What's needed is the listing below, repeated word for word with no pictures.

┌──

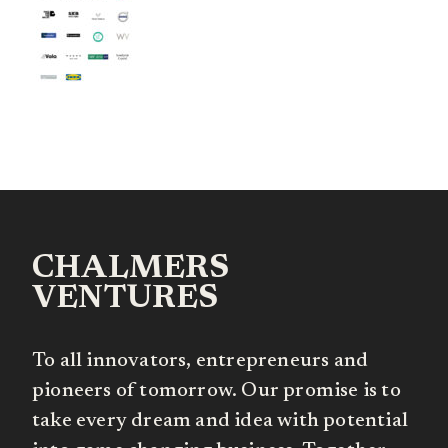
CHALMERS
VENTURES
To all innovators, entrepreneurs and
pioneers of tomorrow. Our promise is to
take every dream and idea with potential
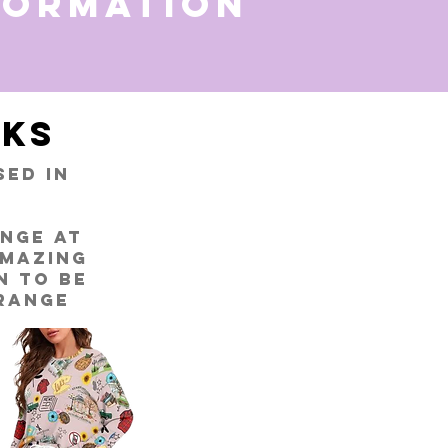
formation
ks
ed in
ange at
amazing
n to be
 range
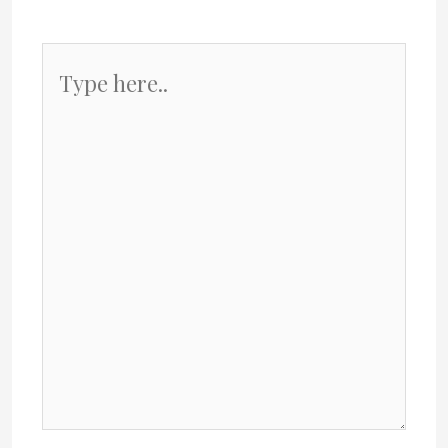
Type
here..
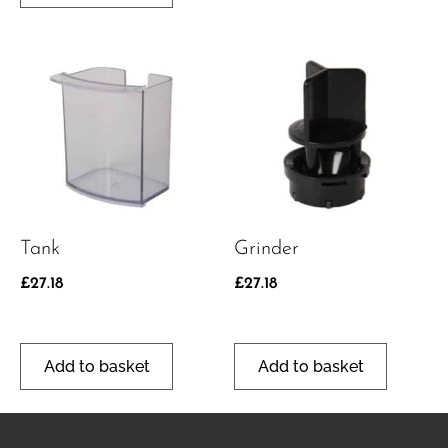
Tank
Grinder
£
27.18
£
27.18
Add to basket
Add to basket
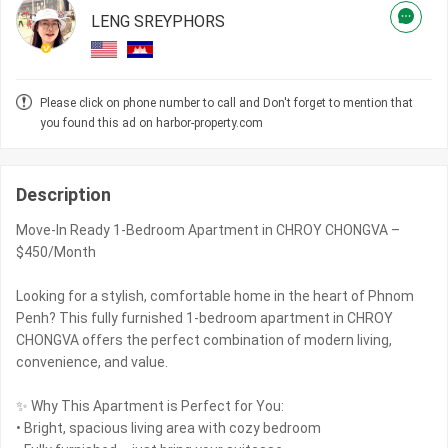
LENG SREYPHORS
Please click on phone number to call and Don't forget to mention that
you found this ad on harbor-property.com
Description
Move-In Ready 1-Bedroom Apartment in CHROY CHONGVA –
$450/Month
Looking for a stylish, comfortable home in the heart of Phnom
Penh? This fully furnished 1-bedroom apartment in CHROY
CHONGVA offers the perfect combination of modern living,
convenience, and value.
✨ Why This Apartment is Perfect for You:
• Bright, spacious living area with cozy bedroom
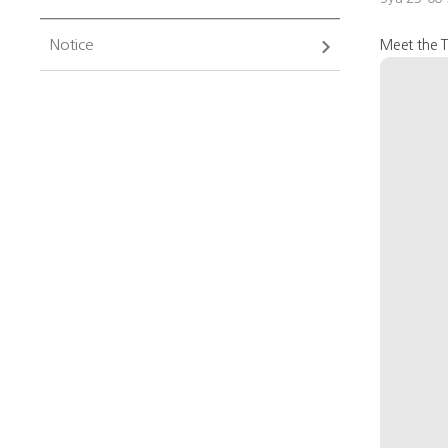
Notice
Meet the T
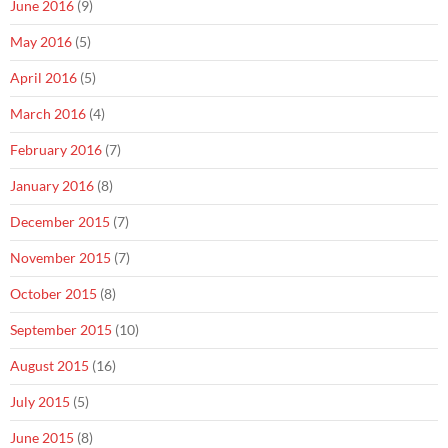
June 2016
(9)
May 2016
(5)
April 2016
(5)
March 2016
(4)
February 2016
(7)
January 2016
(8)
December 2015
(7)
November 2015
(7)
October 2015
(8)
September 2015
(10)
August 2015
(16)
July 2015
(5)
June 2015
(8)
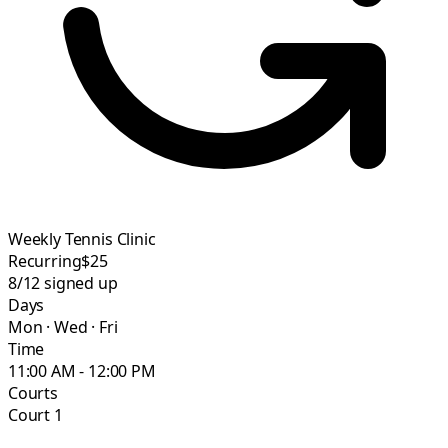
Weekly Tennis Clinic
Recurring
$25
8/12
signed up
Days
Mon · Wed · Fri
Time
11:00 AM - 12:00 PM
Courts
Court 1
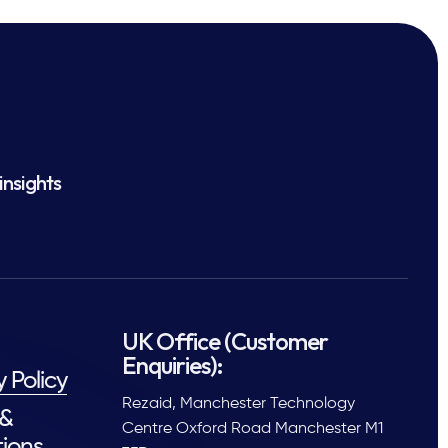
insights
UK Office (Customer
Enquiries):
y Policy
Rezaid, Manchester Technology
 &
Centre Oxford Road Manchester M1
ions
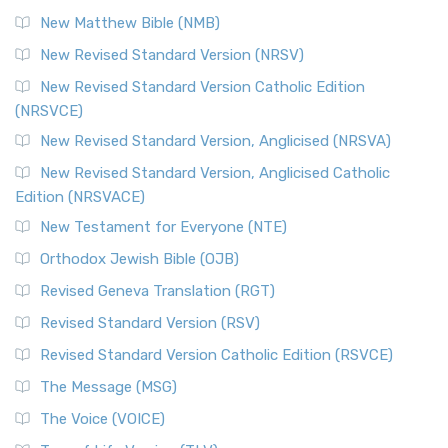
Revised Standard Version Catholic Edition (RSVCE)
New Matthew Bible (NMB)
The Revised Standard Version Catholic Edition (RSVCE): A
New Revised Standard Version (NRSV)
Cornerstone of English Catholicism The Revi...
Read More
The Message (MSG)
New Revised Standard Version Catholic Edition
(NRSVCE)
The Message (MSG): A Contemporary Paraphrase The
Message, often abbreviated as MSG, is a contemporar...
New Revised Standard Version, Anglicised (NRSVA)
Read More
New Revised Standard Version, Anglicised Catholic
The Voice (VOICE)
Edition (NRSVACE)
The Voice: A Fresh Perspective on Scripture The Voice is a
New Testament for Everyone (NTE)
contemporary English translation of the B...
Read More
Orthodox Jewish Bible (OJB)
Tree of Life Version (TLV)
Revised Geneva Translation (RGT)
The Tree of Life Version (TLV): A Messianic Jewish
Revised Standard Version (RSV)
Perspective The Tree of Life Version (TLV) is a u...
Read
More
Revised Standard Version Catholic Edition (RSVCE)
World English Bible (WEB)
The Message (MSG)
The World English Bible (WEB): A Modern Update on a
The Voice (VOICE)
Classic The World English Bible (WEB) is a conte...
Read More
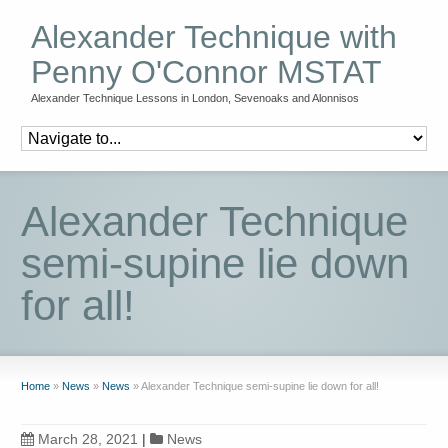
Alexander Technique with
Penny O'Connor MSTAT
Alexander Technique Lessons in London, Sevenoaks and Alonnisos
Alexander Technique
semi-supine lie down
for all!
Home
»
News
»
News
»
Alexander Technique semi-supine lie down for all!
March 28, 2021
|
News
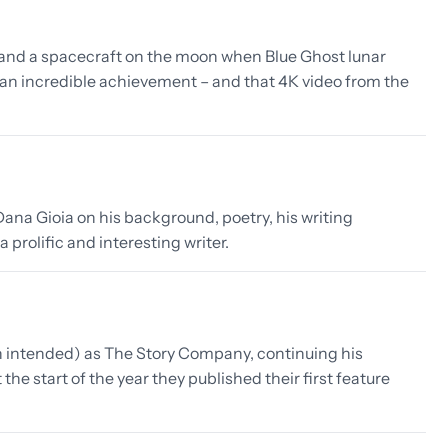
land a spacecraft on the moon when Blue Ghost lunar
n incredible achievement – and that 4K video from the
ana Gioia on his background, poetry, his writing
 prolific and interesting writer.
 intended) as The Story Company, continuing his
e start of the year they published their first feature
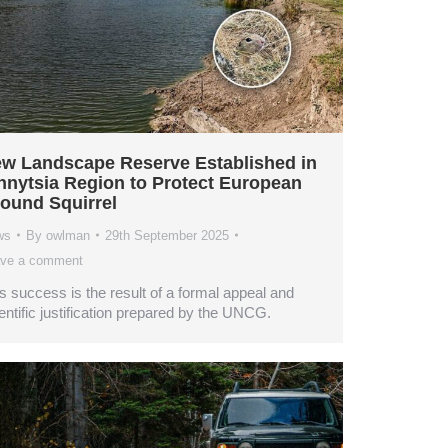
w Landscape Reserve Established in
nnytsia Region to Protect European
ound Squirrel
ws
By
owlman
29th September 2025
ve a comment
s success is the result of a formal appeal and
entific justification prepared by the UNCG.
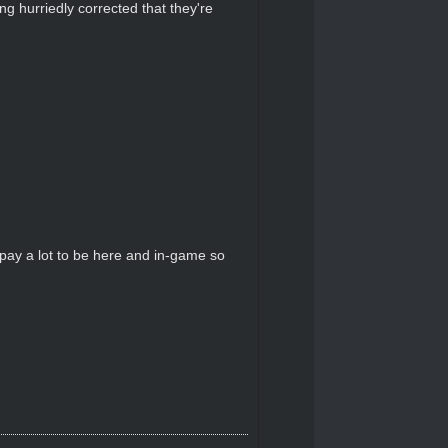
g hurriedly corrected that they're
pay a lot to be here and in-game so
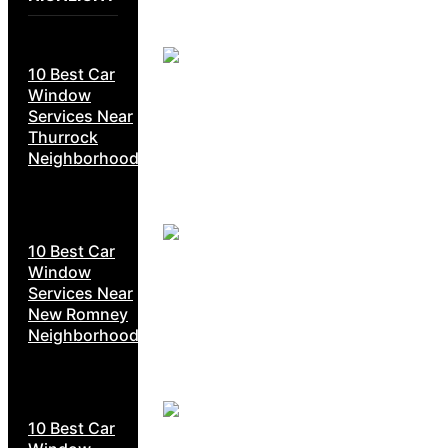
10 Best Car
Window
Services Near
Thurrock
Neighborhoods
10 Best Car
Window
Services Near
New Romney
Neighborhoods
10 Best Car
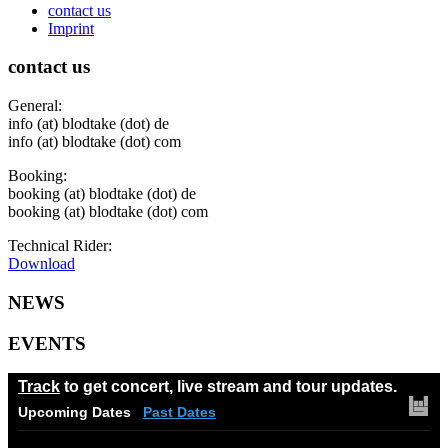
contact us
Imprint
contact us
General:
info (at) blodtake (dot) de
info (at) blodtake (dot) com
Booking:
booking (at) blodtake (dot) de
booking (at) blodtake (dot) com
Technical Rider:
Download
NEWS
EVENTS
Track
to get concert, live stream and tour updates.
Upcoming Dates
Past Dates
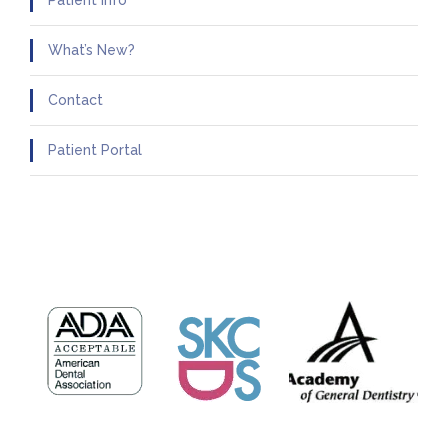
Patient Info
What’s New?
Contact
Patient Portal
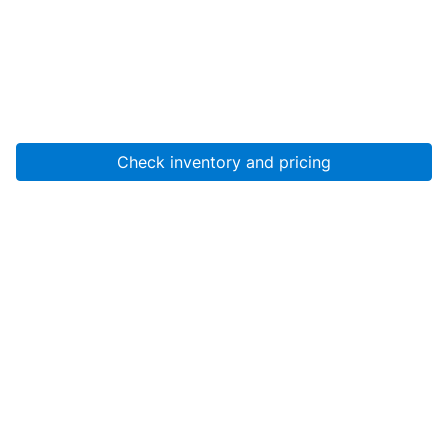
Check inventory and pricing
Account
About Us
Resources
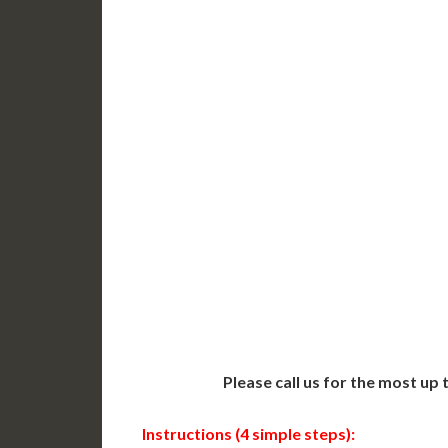
DC Issued Apostille
DC Iss
Incl. FedEx/UPS Ground
Incl. 
Delivered in 3-5 Days*
Delive
Includes All State Fees
Includ
International
Intern
Shipping**
Shippin
Translation Services***
Transl
Next-Day Support
Same-
Available
Contact 
Please call us for the most up
Instructions (4 simple steps):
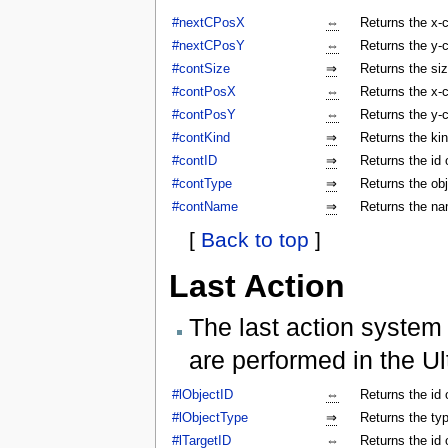
#nextCPosX
⇔
Returns the x-c
#nextCPosY
⇔
Returns the y-c
#contSize
⇒
Returns the siz
#contPosX
⇔
Returns the x-c
#contPosY
⇔
Returns the y-c
#contKind
⇒
Returns the kin
#contID
⇒
Returns the id 
#contType
⇒
Returns the obj
#contName
⇒
Returns the na
[
Back to top
]
Last Action
The last action system 
are performed in the Ul
#lObjectID
⇔
Returns the id 
#lObjectType
⇒
Returns the typ
#lTargetID
⇔
Returns the id 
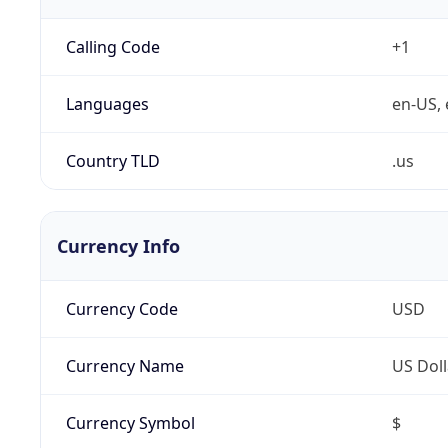
Calling Code
+1
Languages
en-US, 
Country TLD
.us
Currency Info
Currency Code
USD
Currency Name
US Doll
Currency Symbol
$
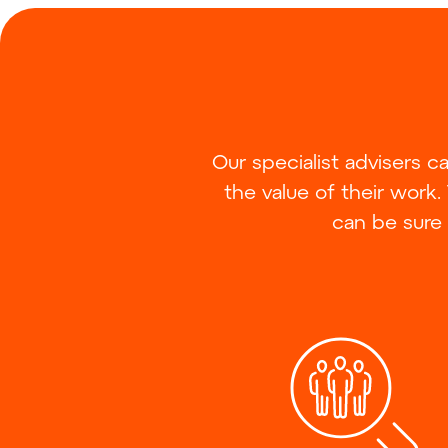
Our specialist advisers 
the value of their work.
can be sure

└──

Response:
CHALMERS
VENTURES
To all innovators, entrepreneurs and
pioneers of tomorrow. Our promise is to
take every dream and idea with potential
formation
ks
ed in
ange at
amazing
n to be
 range
Type
here..
Tank
Grinder
£
27.18
£
27.18
Add to basket
Add to basket
LENG SREYPHORS
Please click on phone number to call and Don't forget to mention that
you found this ad on harbor-property.com
Description
Move-In Ready 1-Bedroom Apartment in CHROY CHONGVA –
$450/Month
Looking for a stylish, comfortable home in the heart of Phnom
Penh? This fully furnished 1-bedroom apartment in CHROY
CHONGVA offers the perfect combination of modern living,
convenience, and value.
✨ Why This Apartment is Perfect for You:
• Bright, spacious living area with cozy bedroom
Notice
Meet the T
June 2016
(9)
May 2016
(5)
April 2016
(5)
March 2016
(4)
February 2016
(7)
January 2016
(8)
December 2015
(7)
November 2015
(7)
October 2015
(8)
September 2015
(10)
August 2015
(16)
July 2015
(5)
June 2015
(8)
Weekly Tennis Clinic
Recurring
$25
8/12
signed up
Days
Mon · Wed · Fri
Time
11:00 AM - 12:00 PM
Courts
Court 1
insights
UK Office (Customer
Enquiries):
y Policy
Rezaid, Manchester Technology
 &
Centre Oxford Road Manchester M1
ions
Revised Standard Version Catholic Edition (RSVCE)
New Matthew Bible (NMB)
The Revised Standard Version Catholic Edition (RSVCE): A
New Revised Standard Version (NRSV)
Cornerstone of English Catholicism The Revi...
Read More
The Message (MSG)
New Revised Standard Version Catholic Edition
(NRSVCE)
The Message (MSG): A Contemporary Paraphrase The
Message, often abbreviated as MSG, is a contemporar...
New Revised Standard Version, Anglicised (NRSVA)
Read More
New Revised Standard Version, Anglicised Catholic
The Voice (VOICE)
Edition (NRSVACE)
The Voice: A Fresh Perspective on Scripture The Voice is a
New Testament for Everyone (NTE)
contemporary English translation of the B...
Read More
Orthodox Jewish Bible (OJB)
Tree of Life Version (TLV)
Revised Geneva Translation (RGT)
The Tree of Life Version (TLV): A Messianic Jewish
Revised Standard Version (RSV)
Perspective The Tree of Life Version (TLV) is a u...
Read
More
Revised Standard Version Catholic Edition (RSVCE)
World English Bible (WEB)
The Message (MSG)
The World English Bible (WEB): A Modern Update on a
The Voice (VOICE)
Classic The World English Bible (WEB) is a conte...
Read More
Alexander Technique with
Penny O'Connor MSTAT
Alexander Technique Lessons in London, Sevenoaks and Alonnisos
Alexander Technique
semi-supine lie down
for all!
Home
»
News
»
News
»
Alexander Technique semi-supine lie down for all!
March 28, 2021
|
News
land a spacecraft on the moon when Blue Ghost lunar
n incredible achievement – and that 4K video from the
ana Gioia on his background, poetry, his writing
 prolific and interesting writer.
 intended) as The Story Company, continuing his
e start of the year they published their first feature
w Landscape Reserve Established in
nnytsia Region to Protect European
ound Squirrel
ws
By
owlman
29th September 2025
ve a comment
s success is the result of a formal appeal and
entific justification prepared by the UNCG.
g hurriedly corrected that they're
pay a lot to be here and in-game so
10 Best Car
Window
Services Near
Thurrock
Neighborhoods
10 Best Car
Window
Services Near
New Romney
Neighborhoods
10 Best Car
contact us
Imprint
contact us
General:
info (at) blodtake (dot) de
info (at) blodtake (dot) com
Booking:
booking (at) blodtake (dot) de
booking (at) blodtake (dot) com
Technical Rider:
Download
NEWS
EVENTS
Track
to get concert, live stream and tour updates.
Upcoming Dates
Past Dates
Patient Info
What’s New?
Contact
Patient Portal
Check inventory and pricing
Account
About Us
Resources
DC Issued Apostille
DC Iss
Incl. FedEx/UPS Ground
Incl. 
Delivered in 3-5 Days*
Delive
Includes All State Fees
Includ
International
Intern
Shipping**
Shippin
Translation Services***
Transl
Next-Day Support
Same-
Available
Contact 
Please call us for the most up
Instructions (4 simple steps):
#nextCPosX
⇔
Returns the x-c
#nextCPosY
⇔
Returns the y-c
#contSize
⇒
Returns the siz
#contPosX
⇔
Returns the x-c
#contPosY
⇔
Returns the y-c
#contKind
⇒
Returns the kin
#contID
⇒
Returns the id 
#contType
⇒
Returns the obj
#contName
⇒
Returns the na
[
Back to top
]
Last Action
The last action system 
are performed in the Ul
#lObjectID
⇔
Returns the id 
#lObjectType
⇒
Returns the typ
#lTargetID
⇔
Returns the id 
Calling Code
+1
Languages
en-US, 
Country TLD
.us
Currency Info
Currency Code
USD
Currency Name
US Doll
Currency Symbol
$
Our specialist advisers 
the value of their work.
can be sure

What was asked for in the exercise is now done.